We’ve been doing this every five years since we graduated. As a group, we celebrate the memorable times we spent together lolling on grassy quads, as well as the years after graduation, where, cash-strapped and struggling, we suffered through one another’s horrid first jobs, romantic relationships, and roach-infested apartments. Now we’re scattered all over the country and settled into marriage, mortgages, careers, and family life. When we get together, we tend to embarrass our children.

We’re an odd and varied bunch: One raises money for charity by biking in 100-mile marathons; another, a gregarious working mother, juggles incredible responsibilities yet throws fabulous parties; and a third started her own landscaping business in midlife.

Honestly, I don’t remember how we were drawn together all those years ago.
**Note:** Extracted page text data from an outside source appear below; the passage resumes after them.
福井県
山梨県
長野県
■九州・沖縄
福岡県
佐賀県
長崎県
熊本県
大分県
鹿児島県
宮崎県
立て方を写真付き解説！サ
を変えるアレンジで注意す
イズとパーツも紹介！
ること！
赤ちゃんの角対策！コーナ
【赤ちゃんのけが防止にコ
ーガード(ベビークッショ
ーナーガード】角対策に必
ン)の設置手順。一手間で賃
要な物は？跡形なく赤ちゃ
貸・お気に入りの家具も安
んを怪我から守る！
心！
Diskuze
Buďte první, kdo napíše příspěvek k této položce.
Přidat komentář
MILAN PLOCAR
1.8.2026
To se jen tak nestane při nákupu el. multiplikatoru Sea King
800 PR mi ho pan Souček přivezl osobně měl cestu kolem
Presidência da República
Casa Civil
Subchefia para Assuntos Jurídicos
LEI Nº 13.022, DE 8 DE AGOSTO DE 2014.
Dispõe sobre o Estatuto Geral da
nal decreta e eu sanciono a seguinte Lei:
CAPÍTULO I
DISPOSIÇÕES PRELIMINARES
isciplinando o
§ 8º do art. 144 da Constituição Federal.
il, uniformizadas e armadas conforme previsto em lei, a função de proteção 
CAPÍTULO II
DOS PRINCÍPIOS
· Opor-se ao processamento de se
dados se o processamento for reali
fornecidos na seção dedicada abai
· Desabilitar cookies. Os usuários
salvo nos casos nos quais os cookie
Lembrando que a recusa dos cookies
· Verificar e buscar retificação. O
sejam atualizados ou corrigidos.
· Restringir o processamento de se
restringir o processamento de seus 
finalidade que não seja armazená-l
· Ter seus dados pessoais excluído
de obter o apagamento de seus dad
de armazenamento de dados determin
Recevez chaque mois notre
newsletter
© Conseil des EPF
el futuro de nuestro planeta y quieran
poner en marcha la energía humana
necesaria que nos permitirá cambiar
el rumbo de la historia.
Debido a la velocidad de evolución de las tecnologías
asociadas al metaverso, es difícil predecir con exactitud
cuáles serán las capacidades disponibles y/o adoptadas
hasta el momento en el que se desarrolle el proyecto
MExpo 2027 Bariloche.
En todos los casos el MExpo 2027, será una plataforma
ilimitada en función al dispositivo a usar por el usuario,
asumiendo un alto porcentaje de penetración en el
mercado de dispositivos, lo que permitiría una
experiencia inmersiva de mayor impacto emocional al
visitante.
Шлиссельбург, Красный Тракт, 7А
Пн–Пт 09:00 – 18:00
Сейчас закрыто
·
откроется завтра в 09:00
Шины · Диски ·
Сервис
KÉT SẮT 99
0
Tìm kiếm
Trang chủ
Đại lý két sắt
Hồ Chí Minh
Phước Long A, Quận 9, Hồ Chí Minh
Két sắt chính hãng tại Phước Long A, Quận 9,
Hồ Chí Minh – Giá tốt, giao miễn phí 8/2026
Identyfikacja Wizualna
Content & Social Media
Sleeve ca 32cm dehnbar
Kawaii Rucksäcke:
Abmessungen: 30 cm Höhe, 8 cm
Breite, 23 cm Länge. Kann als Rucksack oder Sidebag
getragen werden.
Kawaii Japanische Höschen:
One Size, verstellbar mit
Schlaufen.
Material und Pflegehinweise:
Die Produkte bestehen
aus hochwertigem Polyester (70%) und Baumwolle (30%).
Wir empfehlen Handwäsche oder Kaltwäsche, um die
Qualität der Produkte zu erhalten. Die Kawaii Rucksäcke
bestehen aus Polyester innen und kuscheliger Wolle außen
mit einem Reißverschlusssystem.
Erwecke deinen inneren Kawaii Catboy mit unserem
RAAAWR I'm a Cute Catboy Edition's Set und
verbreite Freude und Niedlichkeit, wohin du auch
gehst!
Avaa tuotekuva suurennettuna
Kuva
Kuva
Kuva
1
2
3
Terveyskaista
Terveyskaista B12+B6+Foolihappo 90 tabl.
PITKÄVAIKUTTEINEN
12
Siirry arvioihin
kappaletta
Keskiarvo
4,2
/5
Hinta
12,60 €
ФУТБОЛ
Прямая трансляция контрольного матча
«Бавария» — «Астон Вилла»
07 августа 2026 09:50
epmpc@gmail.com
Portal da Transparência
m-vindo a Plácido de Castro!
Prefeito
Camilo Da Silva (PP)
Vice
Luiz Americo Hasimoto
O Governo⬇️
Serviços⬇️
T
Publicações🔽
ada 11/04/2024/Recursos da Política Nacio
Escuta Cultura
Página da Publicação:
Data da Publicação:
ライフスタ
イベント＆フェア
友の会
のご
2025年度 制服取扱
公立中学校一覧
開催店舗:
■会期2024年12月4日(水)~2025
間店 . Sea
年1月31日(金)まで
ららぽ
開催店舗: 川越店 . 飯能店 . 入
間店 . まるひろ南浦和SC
We’re a jumble of religions and races and socioeconomic classes and political beliefs. There are rough edges, old hurts, and fundamental disagreements. There’s also respect, humor, and empathy. It’s a recurring miracle that we’ve maintained our bond despite the distances of both time and geography. We know we are blessed. That’s why, every five years, we make Herculean efforts to reunite at our alma mater.

Magic occurs when we are in a room together. We talk about politics, sex, money, religion—all the things you’re not supposed to talk about in polite company. We roll out the old stories, and then tell new ones until we laugh ourselves to tears. By the wee hours of the morning, we’re at the college pub singing hair-band power-ballads and dancing as if no one is watching. And by the time we return exhausted to our regularly scheduled lives, we are sure of one essential truth: Life has taken us in very different directions, yet we all strive for the same goal—joy in our work, our marriage, our parents, our children… and our friends.

This novel, The Proper Care and Maintenance of Friendship, is my little valentine to all of them.